> **Task to carry out**: The following data is to be repeated exactly, its pictures excluded.

> **Record extracts**:

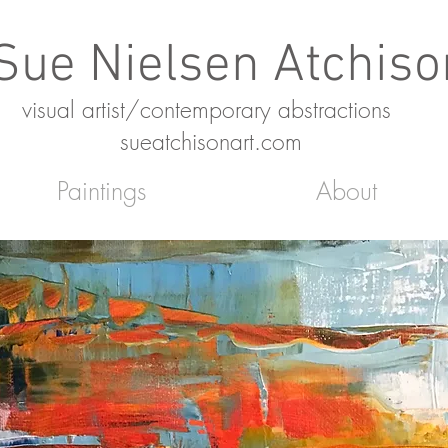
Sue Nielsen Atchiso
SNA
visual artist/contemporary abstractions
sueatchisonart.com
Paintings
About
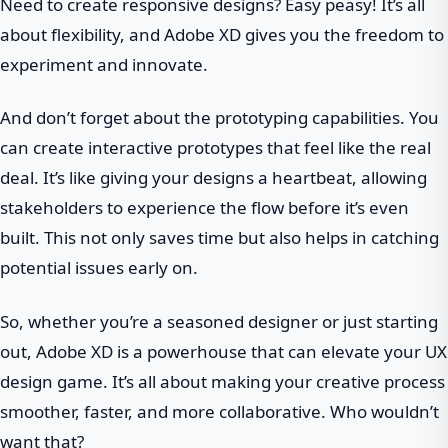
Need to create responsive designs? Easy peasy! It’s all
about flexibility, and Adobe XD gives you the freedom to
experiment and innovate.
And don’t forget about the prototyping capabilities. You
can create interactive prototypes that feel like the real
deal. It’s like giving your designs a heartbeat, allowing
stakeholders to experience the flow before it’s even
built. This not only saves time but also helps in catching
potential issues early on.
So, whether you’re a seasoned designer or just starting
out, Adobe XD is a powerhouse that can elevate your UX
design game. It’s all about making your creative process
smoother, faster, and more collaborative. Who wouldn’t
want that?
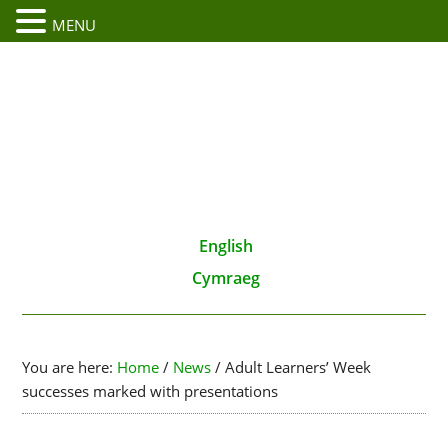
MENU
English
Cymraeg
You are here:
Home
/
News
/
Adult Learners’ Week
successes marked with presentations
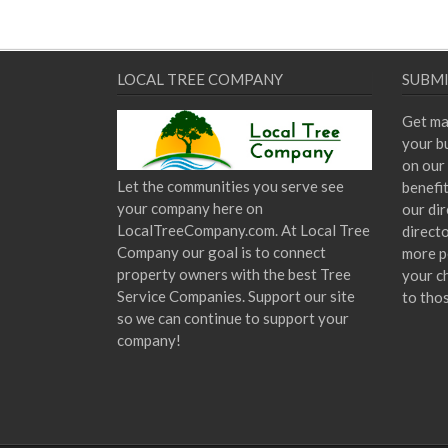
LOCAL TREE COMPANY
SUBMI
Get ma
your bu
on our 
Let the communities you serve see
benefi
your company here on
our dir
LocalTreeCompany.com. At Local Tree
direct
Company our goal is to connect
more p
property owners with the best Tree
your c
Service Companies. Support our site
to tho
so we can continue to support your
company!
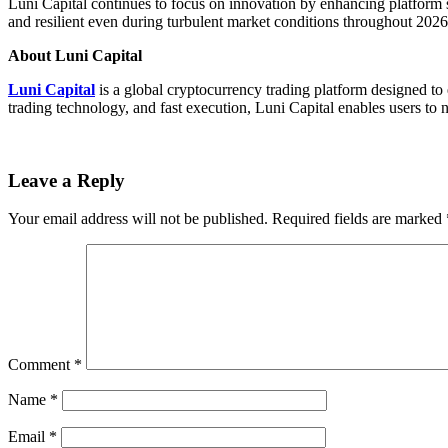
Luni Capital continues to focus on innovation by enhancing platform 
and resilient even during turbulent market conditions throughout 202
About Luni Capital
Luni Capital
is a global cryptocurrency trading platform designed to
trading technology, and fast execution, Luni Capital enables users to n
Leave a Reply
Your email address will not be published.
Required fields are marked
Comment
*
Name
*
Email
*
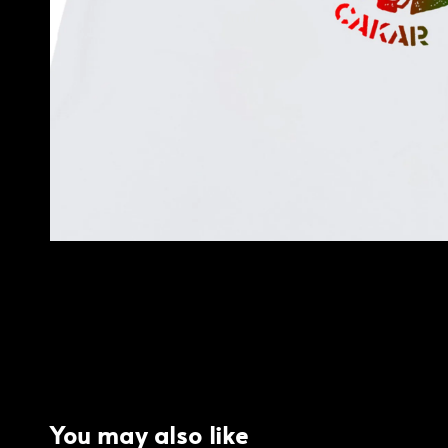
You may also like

> **Result of the exercise**:
Sue Nielsen Atchiso
SNA
visual artist/contemporary abstractions
sueatchisonart.com
Paintings
About
Need to create responsive designs? Easy peasy! It’s all
about flexibility, and Adobe XD gives you the freedom to
experiment and innovate.
And don’t forget about the prototyping capabilities. You
can create interactive prototypes that feel like the real
deal. It’s like giving your designs a heartbeat, allowing
stakeholders to experience the flow before it’s even
built. This not only saves time but also helps in catching
potential issues early on.
So, whether you’re a seasoned designer or just starting
out, Adobe XD is a powerhouse that can elevate your UX
design game. It’s all about making your creative process
smoother, faster, and more collaborative. Who wouldn’t
want that?
MENU
English
Cymraeg
You are here:
Home
/
News
/
Adult Learners’ Week
successes marked with presentations
LOCAL TREE COMPANY
SUBMI
Get ma
your bu
on our 
Let the communities you serve see
benefi
your company here on
our dir
LocalTreeCompany.com. At Local Tree
direct
Company our goal is to connect
more p
property owners with the best Tree
your c
Service Companies. Support our site
to tho
so we can continue to support your
company!
Luni Capital continues to focus on innovation by enhancing platform 
and resilient even during turbulent market conditions throughout 202
About Luni Capital
Luni Capital
is a global cryptocurrency trading platform designed to
trading technology, and fast execution, Luni Capital enables users to n
Leave a Reply
Your email address will not be published.
Required fields are marked
Comment
*
Name
*
Email
*
You may also like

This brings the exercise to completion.